Alcuni recenti chiarimenti dell’amministrazione finanziaria forniscono una nuova lettura interpretativa delle disposizioni limitative del riporto di talune “posizioni soggettive” (tra cui le perdite fiscali) nell’ambito delle operazioni di fusione, al di fuori del consolidato fiscale prevendendo la sussistenza di un’ulteriore condizione (non espressamente prevista dalla norma) e il depotenziamento di un’altra (che, invece, è prevista dalla norma).

Con riguardo alla «condizione integrativa», la risposta a interpello 527/2019 precisa che la non riconduzione della società che riporta le perdite a una «bara fiscale» è dimostrata, tra l’altro, dalla circostanza che «il valore economico della società è superiore al vantaggio fiscale derivante dall’utilizzo in compensazione delle perdite fiscali sociali riportabili» (si veda anche Il Quotidiano del Fisco del 14 dicembre). È quindi necessario che il valore economico della società sia superiore al valore delle “attività per imposte anticipate” iscritte nello stato patrimoniale ove queste ultime siano l’espressione del beneficio fiscale connesso al futuro utilizzo delle perdite fiscali riportabili.
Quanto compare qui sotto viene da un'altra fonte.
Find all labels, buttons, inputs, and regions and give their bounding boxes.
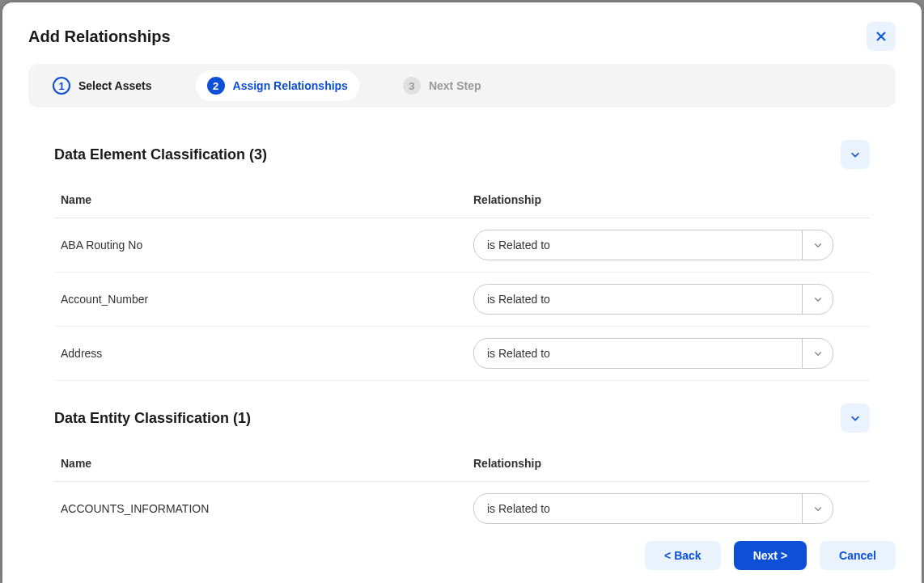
table-row: Account_Number is Related to bbox=[54, 272, 870, 327]
select-value: is Related to bbox=[474, 494, 802, 523]
row-relationship: is Related to bbox=[473, 338, 863, 369]
chevron-down-icon bbox=[813, 240, 823, 250]
select-arrow bbox=[802, 339, 833, 368]
section-header-data-entity: Data Entity Classification (1) bbox=[54, 403, 870, 433]
select-arrow bbox=[802, 494, 833, 523]
select-arrow bbox=[802, 230, 833, 260]
back-button[interactable]: < Back bbox=[645, 541, 721, 570]
next-button[interactable]: Next > bbox=[734, 541, 807, 570]
cancel-button[interactable]: Cancel bbox=[820, 541, 896, 570]
close-icon bbox=[875, 30, 888, 43]
chevron-down-icon bbox=[850, 412, 861, 424]
relationship-select[interactable]: is Related to bbox=[473, 338, 833, 369]
step-select-assets[interactable]: 1 Select Assets bbox=[41, 70, 163, 101]
column-header-relationship: Relationship bbox=[473, 457, 863, 470]
select-value: is Related to bbox=[474, 230, 802, 260]
row-name: Address bbox=[61, 347, 473, 360]
close-button[interactable] bbox=[867, 22, 896, 51]
step-number: 1 bbox=[53, 77, 70, 95]
row-relationship: is Related to bbox=[473, 493, 863, 524]
wizard-stepper: 1 Select Assets 2 Assign Relationships 3… bbox=[28, 64, 896, 108]
chevron-down-icon bbox=[813, 504, 823, 513]
step-number: 3 bbox=[403, 77, 421, 95]
row-name: ABA Routing No bbox=[61, 239, 473, 251]
select-value: is Related to bbox=[474, 339, 802, 368]
step-number: 2 bbox=[207, 77, 225, 95]
modal-title: Add Relationships bbox=[28, 27, 171, 46]
chevron-down-icon bbox=[813, 349, 823, 358]
section-title: Data Element Classification (3) bbox=[54, 146, 267, 163]
section-title: Data Entity Classification (1) bbox=[54, 410, 251, 427]
column-header-name: Name bbox=[61, 457, 473, 470]
modal-header: Add Relationships bbox=[2, 2, 922, 64]
row-name: ACCOUNTS_INFORMATION bbox=[61, 502, 473, 515]
relationship-select[interactable]: is Related to bbox=[473, 230, 833, 260]
add-relationships-modal: Add Relationships 1 Select Assets 2 Assi… bbox=[2, 2, 922, 583]
relationship-select[interactable]: is Related to bbox=[473, 284, 833, 315]
modal-footer: < Back Next > Cancel bbox=[2, 525, 922, 583]
step-label: Next Step bbox=[429, 79, 481, 92]
table-header: Name Relationship bbox=[54, 182, 870, 218]
table-header: Name Relationship bbox=[54, 446, 870, 482]
row-name: Account_Number bbox=[61, 293, 473, 306]
modal-content: Data Element Classification (3) Name Rel… bbox=[2, 127, 922, 525]
section-header-data-element: Data Element Classification (3) bbox=[54, 140, 870, 169]
table-row: ACCOUNTS_INFORMATION is Related to bbox=[54, 482, 870, 525]
chevron-down-icon bbox=[813, 294, 823, 304]
column-header-name: Name bbox=[61, 193, 473, 206]
select-arrow bbox=[802, 285, 833, 314]
step-assign-relationships[interactable]: 2 Assign Relationships bbox=[196, 70, 359, 101]
chevron-down-icon bbox=[850, 149, 861, 160]
collapse-button[interactable] bbox=[841, 403, 870, 433]
row-relationship: is Related to bbox=[473, 284, 863, 315]
table-row: ABA Routing No is Related to bbox=[54, 218, 870, 272]
row-relationship: is Related to bbox=[473, 230, 863, 260]
column-header-relationship: Relationship bbox=[473, 193, 863, 206]
step-label: Select Assets bbox=[78, 79, 152, 92]
step-label: Assign Relationships bbox=[233, 79, 348, 92]
collapse-button[interactable] bbox=[841, 140, 870, 169]
table-row: Address is Related to bbox=[54, 327, 870, 381]
relationship-select[interactable]: is Related to bbox=[473, 493, 833, 524]
step-next-step[interactable]: 3 Next Step bbox=[392, 70, 493, 101]
select-value: is Related to bbox=[474, 285, 802, 314]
La correlazione tra il valore economico della società che riporta le perdite fiscali e il beneficio fiscale connesso alle predette perdite appare concettualmente corretta, anche se andrebbe considerata la circostanza che l’orizzonte temporale preso in considerazione per la determinazione del valore economico di una società potrebbe essere più ristretto di quello ipotizzato per il recupero delle perdite fiscali.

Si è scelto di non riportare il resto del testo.